[Saved entries]
········
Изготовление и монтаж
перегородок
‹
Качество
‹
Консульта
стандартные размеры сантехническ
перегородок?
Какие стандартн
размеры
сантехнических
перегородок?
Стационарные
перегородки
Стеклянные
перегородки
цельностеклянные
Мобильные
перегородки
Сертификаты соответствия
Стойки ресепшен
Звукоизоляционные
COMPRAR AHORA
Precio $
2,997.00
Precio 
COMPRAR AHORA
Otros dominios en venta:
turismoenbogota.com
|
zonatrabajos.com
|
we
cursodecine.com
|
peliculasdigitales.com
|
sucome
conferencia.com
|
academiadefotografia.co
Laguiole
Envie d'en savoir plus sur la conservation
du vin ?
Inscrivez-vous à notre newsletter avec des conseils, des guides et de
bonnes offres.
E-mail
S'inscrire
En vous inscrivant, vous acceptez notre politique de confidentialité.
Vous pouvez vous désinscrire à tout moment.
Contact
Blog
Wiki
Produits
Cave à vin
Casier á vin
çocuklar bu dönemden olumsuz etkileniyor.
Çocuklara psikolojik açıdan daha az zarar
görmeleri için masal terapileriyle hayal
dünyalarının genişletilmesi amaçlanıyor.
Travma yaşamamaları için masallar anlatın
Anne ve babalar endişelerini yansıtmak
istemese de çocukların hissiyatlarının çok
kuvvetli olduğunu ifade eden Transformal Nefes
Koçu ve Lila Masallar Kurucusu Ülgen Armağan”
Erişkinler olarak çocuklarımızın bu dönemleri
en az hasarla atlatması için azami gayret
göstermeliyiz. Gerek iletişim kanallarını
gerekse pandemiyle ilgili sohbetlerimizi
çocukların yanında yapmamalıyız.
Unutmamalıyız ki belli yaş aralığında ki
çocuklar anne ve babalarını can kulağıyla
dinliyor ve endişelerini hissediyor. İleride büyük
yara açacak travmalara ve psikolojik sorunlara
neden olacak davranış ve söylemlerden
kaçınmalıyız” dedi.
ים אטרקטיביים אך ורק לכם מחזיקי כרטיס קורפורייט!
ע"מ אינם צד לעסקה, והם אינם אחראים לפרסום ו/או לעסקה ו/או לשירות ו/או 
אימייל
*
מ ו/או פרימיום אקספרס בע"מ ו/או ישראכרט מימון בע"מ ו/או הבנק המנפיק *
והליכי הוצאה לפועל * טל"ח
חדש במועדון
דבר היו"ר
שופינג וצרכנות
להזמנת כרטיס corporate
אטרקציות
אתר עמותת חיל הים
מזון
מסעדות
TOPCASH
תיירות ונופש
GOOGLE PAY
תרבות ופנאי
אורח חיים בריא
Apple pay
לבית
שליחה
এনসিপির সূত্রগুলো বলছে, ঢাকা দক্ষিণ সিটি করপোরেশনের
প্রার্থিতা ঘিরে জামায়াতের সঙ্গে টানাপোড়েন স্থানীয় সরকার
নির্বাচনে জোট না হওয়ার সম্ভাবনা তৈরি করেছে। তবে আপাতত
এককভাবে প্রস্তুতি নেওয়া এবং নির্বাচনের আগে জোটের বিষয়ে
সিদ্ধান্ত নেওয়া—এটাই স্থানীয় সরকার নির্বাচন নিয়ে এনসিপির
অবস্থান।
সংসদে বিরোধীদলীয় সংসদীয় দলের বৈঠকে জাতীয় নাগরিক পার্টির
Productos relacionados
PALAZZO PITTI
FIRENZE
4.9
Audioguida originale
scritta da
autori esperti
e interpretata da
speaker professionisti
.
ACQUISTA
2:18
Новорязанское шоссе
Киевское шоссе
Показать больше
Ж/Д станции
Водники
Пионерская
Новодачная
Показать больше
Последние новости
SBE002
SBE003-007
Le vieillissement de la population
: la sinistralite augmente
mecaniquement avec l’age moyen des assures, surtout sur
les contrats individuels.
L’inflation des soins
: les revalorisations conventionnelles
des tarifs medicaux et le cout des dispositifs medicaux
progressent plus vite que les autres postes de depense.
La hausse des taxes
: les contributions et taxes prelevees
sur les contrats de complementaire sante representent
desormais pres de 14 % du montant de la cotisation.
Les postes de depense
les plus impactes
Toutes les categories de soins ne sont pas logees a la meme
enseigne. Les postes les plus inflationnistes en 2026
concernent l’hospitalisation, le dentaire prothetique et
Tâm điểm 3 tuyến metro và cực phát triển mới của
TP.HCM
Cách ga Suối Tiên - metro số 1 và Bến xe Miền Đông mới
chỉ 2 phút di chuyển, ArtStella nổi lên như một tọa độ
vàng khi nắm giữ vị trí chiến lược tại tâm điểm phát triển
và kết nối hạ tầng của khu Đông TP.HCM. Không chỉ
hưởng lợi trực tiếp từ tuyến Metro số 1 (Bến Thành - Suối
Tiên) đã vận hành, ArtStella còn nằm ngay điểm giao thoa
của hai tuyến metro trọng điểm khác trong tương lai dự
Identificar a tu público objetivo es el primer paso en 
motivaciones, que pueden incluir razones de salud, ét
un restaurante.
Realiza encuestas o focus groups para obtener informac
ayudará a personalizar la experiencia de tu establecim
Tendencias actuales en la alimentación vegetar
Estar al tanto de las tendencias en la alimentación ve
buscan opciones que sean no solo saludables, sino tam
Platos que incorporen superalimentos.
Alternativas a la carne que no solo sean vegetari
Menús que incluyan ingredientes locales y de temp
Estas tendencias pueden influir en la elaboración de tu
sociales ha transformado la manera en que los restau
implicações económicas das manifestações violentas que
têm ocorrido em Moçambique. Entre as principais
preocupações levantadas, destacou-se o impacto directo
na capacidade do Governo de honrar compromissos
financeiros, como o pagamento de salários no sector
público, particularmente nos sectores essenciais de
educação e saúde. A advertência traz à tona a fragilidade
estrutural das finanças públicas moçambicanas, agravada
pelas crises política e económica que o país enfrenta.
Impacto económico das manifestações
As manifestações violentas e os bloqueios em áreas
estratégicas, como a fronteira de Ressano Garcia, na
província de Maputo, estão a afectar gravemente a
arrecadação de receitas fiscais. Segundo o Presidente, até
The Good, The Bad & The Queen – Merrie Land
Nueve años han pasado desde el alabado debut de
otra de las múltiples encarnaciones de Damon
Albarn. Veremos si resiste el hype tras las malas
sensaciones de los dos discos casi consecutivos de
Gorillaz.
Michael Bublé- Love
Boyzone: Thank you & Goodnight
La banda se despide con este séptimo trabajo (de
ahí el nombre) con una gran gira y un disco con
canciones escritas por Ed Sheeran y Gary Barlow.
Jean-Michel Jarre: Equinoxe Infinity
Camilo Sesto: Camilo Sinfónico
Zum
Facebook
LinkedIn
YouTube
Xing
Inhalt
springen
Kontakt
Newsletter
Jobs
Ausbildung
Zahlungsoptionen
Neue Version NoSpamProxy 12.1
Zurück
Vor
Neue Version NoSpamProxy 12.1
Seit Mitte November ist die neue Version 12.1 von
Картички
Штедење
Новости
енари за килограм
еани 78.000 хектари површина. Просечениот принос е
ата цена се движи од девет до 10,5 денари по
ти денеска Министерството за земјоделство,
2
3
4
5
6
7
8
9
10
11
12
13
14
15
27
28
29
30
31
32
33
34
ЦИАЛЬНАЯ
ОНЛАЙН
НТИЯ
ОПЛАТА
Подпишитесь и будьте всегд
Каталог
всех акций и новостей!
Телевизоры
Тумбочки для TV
········
■ DIRECTIONS ■
Start at the first line of the entries above. Set down each line exactly through the one with "Стойки ресепшен", and stop there.

■ ANSWER BOX ■
Изготовление и монтаж
перегородок
‹
Качество
‹
Консульта
стандартные размеры сантехническ
перегородок?
Какие стандартн
размеры
сантехнических
перегородок?
Стационарные
перегородки
Стеклянные
перегородки
цельностеклянные
Мобильные
перегородки
Сертификаты соответствия
Стойки ресепшен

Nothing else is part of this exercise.